[Pacemaker] If 256 resources are load(ed), crmd will reboot.

Thu May 29 10:43:21 UTC 2014

Hi, Andrew

2014-05-29 15:30 GMT+09:00 Andrew Beekhof <andrew at beekhof.net>:
>
> On 29 May 2014, at 3:40 pm, Yusuke Iida <yusk.iida at gmail.com> wrote:
>
>> Hi, Andrew
>>
>> 2014-05-29 14:00 GMT+09:00 Andrew Beekhof <andrew at beekhof.net>:
>>>
>>> On 29 May 2014, at 12:28 pm, Yusuke Iida <yusk.iida at gmail.com> wrote:
>>>
>>>> Hi, Andrew
>>>>
>>>> I'm sorry.
>>>> It seems that the notation of the node name became another by syslog.
>>>> In order to dispel misunderstanding, the report was newly acquired.
>>>> I think that the signs are appearing in vm02/ha-log.
>>>
>>> Got it :)
>>>
>>> Ok, step 1 - stop logging debug.
>>> Debug is accounting for 30% of the logs and all that writing to disk would be adding significantly to the cluster's workload.
>> I understand.
>>
>>>
>>> Question:  How have you got logging configured?
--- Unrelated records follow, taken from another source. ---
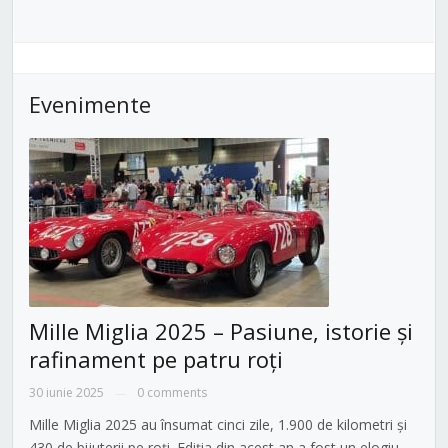
Evenimente
Mille Miglia 2025 – Pasiune, istorie și
rafinament pe patru roți
30 iunie 2025
0 comments
—
Mille Miglia 2025 au însumat cinci zile, 1.900 de kilometri și
430 de bijuterii pe roți. Ediția din acest an a fost un elogiu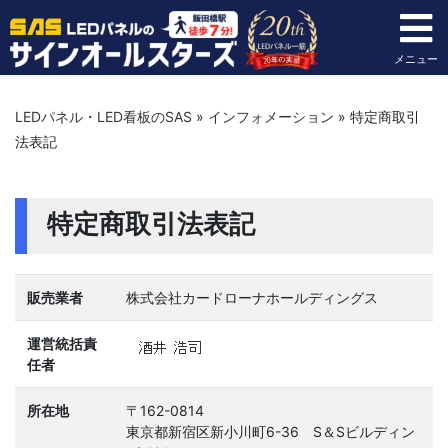
メニュー
LEDパネル・LED看板のSAS
»
インフォメーション
»
特定商取引
法表記
特定商取引法表記
販売業者
株式会社カードローナホールディングス
運営統括責
任者
所在地
〒162-0814
東京都新宿区新小川町6-36 S＆Sビルディン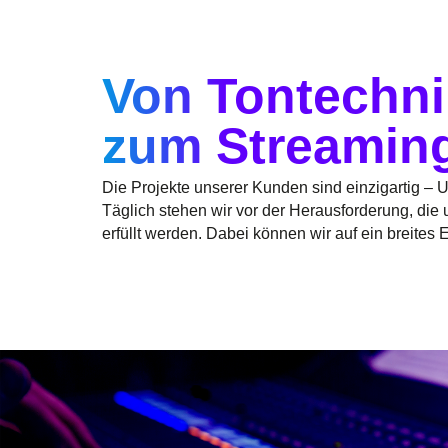
Von Tontechni
zum Streamin
Die Projekte unserer Kunden sind einzigartig – 
Täglich stehen wir vor der Herausforderung, di
erfüllt werden. Dabei können wir auf ein breites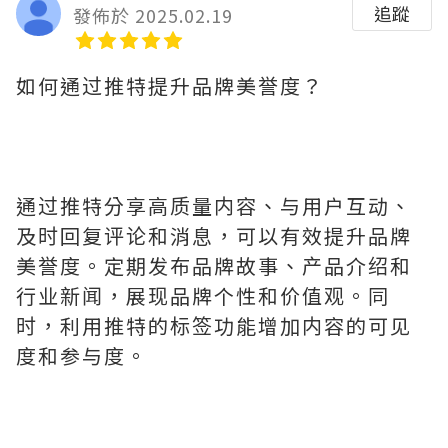
追蹤
發佈於 2025.02.19
如何通过推特提升品牌美誉度？
通过推特分享高质量内容、与用户互动、
及时回复评论和消息，可以有效提升品牌
美誉度。定期发布品牌故事、产品介绍和
行业新闻，展现品牌个性和价值观。同
时，利用推特的标签功能增加内容的可见
度和参与度。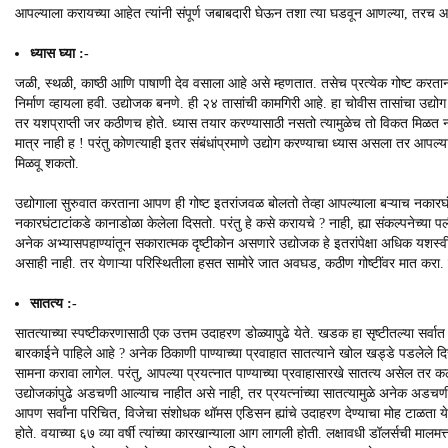
आपल्याला करायच्या आहेत त्यांनी संपूर्ण जबाबदारी घेऊन तशा त्या घडवून आणल्या, त
ध्यास घ्या :-
जळी, स्थळी, काष्ठी आणि पाषाणी देव वसाला आहे असे म्हणतात. तसेच प्रत्येक गोष्ट करता
निर्माण व्हायला हवी. उद्योजक बनणे. ही २४ तासांची कामगिरी आहे. हा चोवीस तासांचा उ
तर यशप्राप्ती जर कठीणच होते. ध्यास तयार करण्यासाठी नसतो त्यामुळेच तो विकत मिळत 
मात्र नाही ह ! परंतु कोणत्याही इतर संबंधांप्रमाणे उद्योग करण्याचा ध्यास असला तर आ
मिळवू शकतो.
उद्योगाला सुरुवात करताना आपण ही गोष्ट इतरांजवळ बोलतो तेव्हा आपल्याला बऱ्याच नकारघंट
नकारघंटाटांकडे कानाडोळा केलेला दिसतो. परंतु हे कसे करायचे ? नाही, ह्या संकल्पनेच्या 
अनेक अभ्यासपहाण्यांतून सकारात्मक दृष्टीकोन असणारे उद्योजक हे इतरांपेक्षा अधिक यशस्
असाही नाही. तर येणाऱ्या परिस्थितीला हसत सामोरे जात अवघड, कठीण गोष्टींवर मात करा. ह्य
सातत्य :-
सातत्याच्या स्पष्टीकरणासाठी एक उत्तम उदाहरण डोळ्यापुढे येते. खडक हा सृष्टीतल्या सर्व
बारकाईने पाहिले आहे ? अनेक ठिकाणी पाण्याच्या प्रवाहात सातत्याने खोल खड्डे पडले
सामना करावा लागेल. परंतु, आपल्या प्रयत्नात पाण्याच्या प्रवाहासारखे सातत्य असेल त
उद्योजकांपुढे अडचणी आल्याच नाहीत असे नाही, तर प्रयत्नांच्या सातत्यामुळे अनेक अडचणी
आपण सर्वांना परिचित, विजेचा संशोधक थॉमस एडिसन ह्यांचे उदाहरण देण्याचा मोह टाळता येत
होते. वयाच्या ६७ व्या वर्षी त्यांच्या कारखान्याला आग लागली होती. लक्षावधी डॉलर्सची मालमत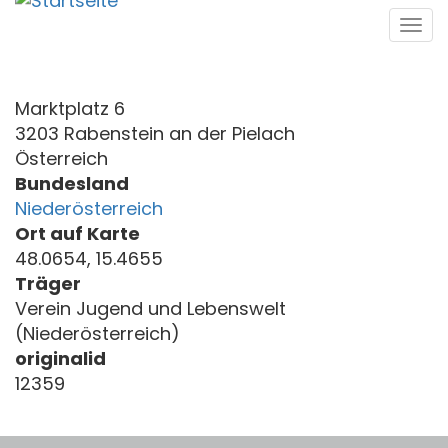
Direkt
Tog
zum
navi
Inhalt
Marktplatz 6
3203 Rabenstein an der Pielach
Österreich
Bundesland
Niederösterreich
Ort auf Karte
48.0654, 15.4655
Träger
Verein Jugend und Lebenswelt
(Niederösterreich)
originalid
12359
Anything in /etc/sysconfig/pacemaker ?
>>>
>>> I ask because pacemaker.log appears to have a jumble of syslog and regular file output:
>>>
>>> May 29 10:45:26 vm02 cib[25603]:     info: cib_perform_op: +  /cib:  @num_updates=1295
>>> May 29 10:45:26 [25603] vm02        cib:     info: cib_perform_op:      +  /cib:  @num_updates=1295
>> The position of pid is different although seldom cared.
>> I attach the /etc/sysconfig/pacemaker of my environment.
>
> The format isn't a problem, it just indicates that there are two mechanisms logging to the same place.
> So its redundant.
>
> The question is... how, your configs look fine to me :-/
This was my setting mistake.
syslog was set up to output "local1.*" to "/var/log/pacemaker.log."
I am sorry to cause confusion.

>
>>
>>>
>>>
>>> Step 2 - can you try this patch:
>>>
>>> diff --git a/crmd/te_callbacks.c b/crmd/te_callbacks.c
>>> index 4d330a6..eba5f11 100644
>>> --- a/crmd/te_callbacks.c
>>> +++ b/crmd/te_callbacks.c
>>> @@ -381,12 +381,15 @@ te_update_diff(const char *event, xmlNode * msg)
>>>
>>>         } else if(strstr(xpath, "/cib/configuration")) {
>>>             abort_transition(INFINITY, tg_restart, "Non-status change", change);
>>> +            break; /* Wont be packaged with any resource operations we may be waiting for */
>>>
>>>         } else if(strstr(xpath, "/"XML_CIB_TAG_TICKETS) || safe_str_eq(name, XML_CIB_TAG_TICKETS)) {
>>>             abort_transition(INFINITY, tg_restart, "Ticket attribute change", change);
>>> +            break; /* Wont be packaged with any resource operations we may be waiting for */
>>>
>>>         } else if(strstr(xpath, "/"XML_TAG_TRANSIENT_NODEATTRS"[") || safe_str_eq(name, XML_TAG_TRANSIENT_NODEATTRS)) {
>>>             abort_transition(INFINITY, tg_restart, "Transient attribute change", change);
>>> +            break; /* Wont be packaged with any resource operations we may be waiting for */
>>>
>>>         } else if(strstr(xpath, "/"XML_LRM_TAG_RSC_OP"[") && safe_str_eq(op, "delete")) {
>>>             crm_action_t *cancel = NULL;
>>
>> Thank you for the patch.
>> It replies by checking a motion.
>
> Do you mean it works now?
I think the patch is running without any problems.
When a setup was loaded, it changed so that abort_transition() might
be called only once.
I want this correction to be included in Pacemaker-1.1.12.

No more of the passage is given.